According to Wolfram Alpha,
$$\int_0^1 (x^2-1)^{-2/3}\,dx = -3\sqrt{\pi}\frac{\Gamma(1/3)}{\Gamma(-1/6)}$$
Leaving the question of integrability aside, how could I see this? I'm not sure how I would link integrand to integrands of gamma functions - where do I pull of exponential functions from? Sorry, I'm completely new to this kind of integrals so I might not be seeing something obvious
Setting $u=x^2$, we get $$ \int_0^1(x^2-1)^{-\frac{2}{3}}\;dx=\int_0^1(1-x^2)^{-\frac{2}{3}}\;dx=\frac{1}{2}\int_0^1u^{-\frac{1}{2}}(1-u)^{-\frac{2}{3}}\;du=\frac{1}{2}B\Big(\frac{1}{2},\frac{1}{3}\Big) $$ where $B(x,y)$ is the Beta function.
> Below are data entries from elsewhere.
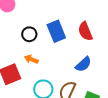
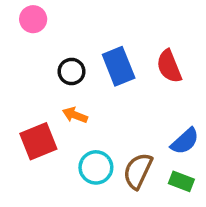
blue semicircle: (83, 64) -> (185, 141), moved

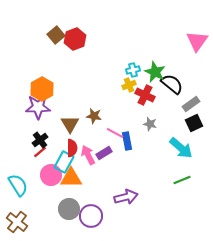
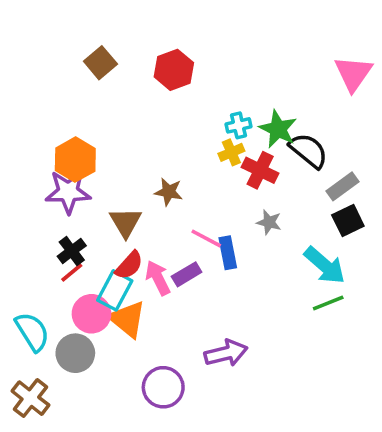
red hexagon: (75, 39) -> (174, 70), moved
brown star: (94, 116) -> (169, 192), moved
red semicircle: (72, 148) -> (129, 265), turned 42
orange triangle: (71, 178) -> (127, 319), turned 40
green line: (182, 180) -> (328, 303), moved
gray circle: (69, 209) -> (75, 353), moved

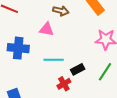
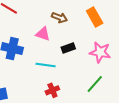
black rectangle: (78, 69) -> (68, 48), moved

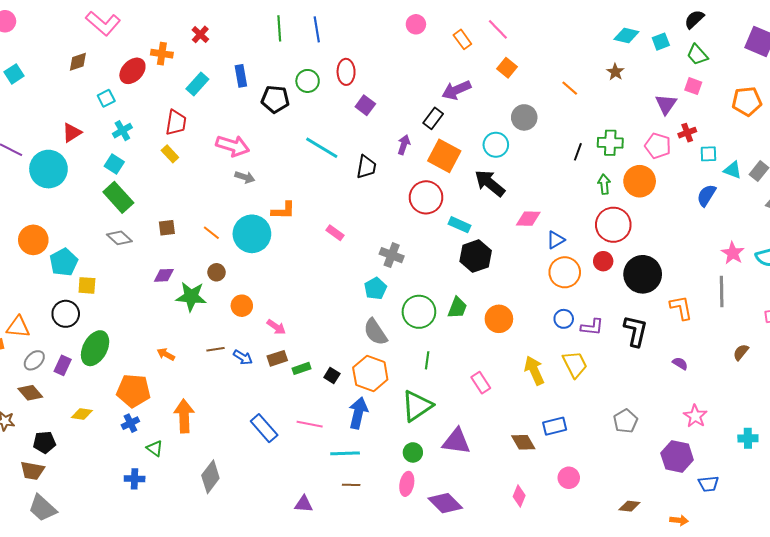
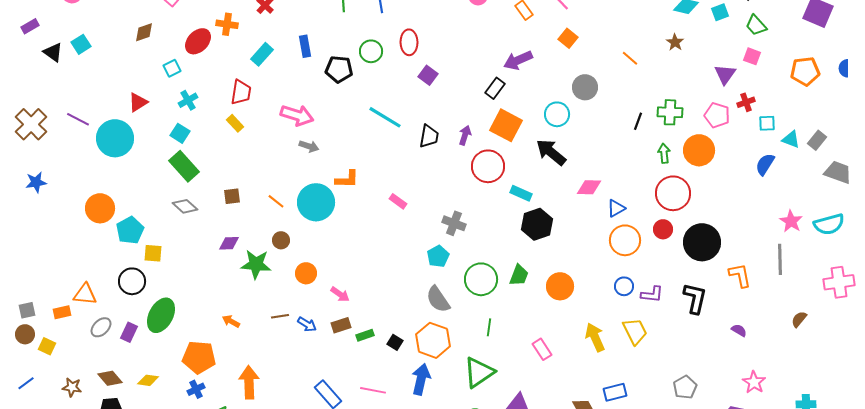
purple arrow: (404, 145) -> (465, 135), moved
brown diamond: (30, 393) -> (110, 378), moved

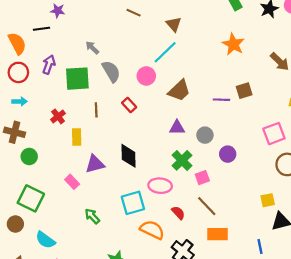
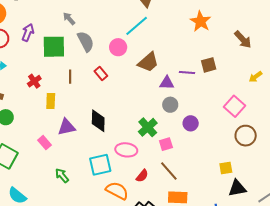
purple triangle: (177, 128) -> (167, 83), moved
pink square: (274, 134) -> (234, 106), turned -30
red semicircle: (178, 213) -> (142, 176), turned 80

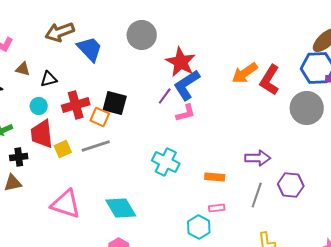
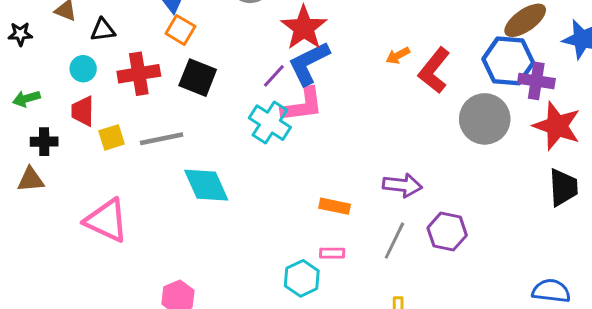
orange arrow: (245, 73) -> (398, 56), size x0.6
pink L-shape: (186, 113) -> (302, 105), size x1.4
orange square: (100, 117) -> (180, 30), moved
red trapezoid: (42, 134) -> (83, 111), size x0.7
cyan cross: (166, 162) -> (270, 123), moved
cyan diamond: (121, 208) -> (206, 185), moved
Now using $B(x,y)=\frac{\Gamma(x)\Gamma(y)}{\Gamma(x+y)}$, $\Gamma(\frac{1}{2})=\sqrt{\pi}$, and $\Gamma(s+1)=s\Gamma(s)$, it follows that $$ \frac{1}{2}B\Big(\frac{1}{2},\frac{1}{3}\Big)=\frac{\sqrt{\pi}}{2}\frac{\Gamma(\frac{1}{3})}{\Gamma(\frac{5}{6})}=-3\sqrt{\pi}\frac{\Gamma(\frac{1}{3})}{\Gamma(-\frac{1}{6})} $$ as claimed.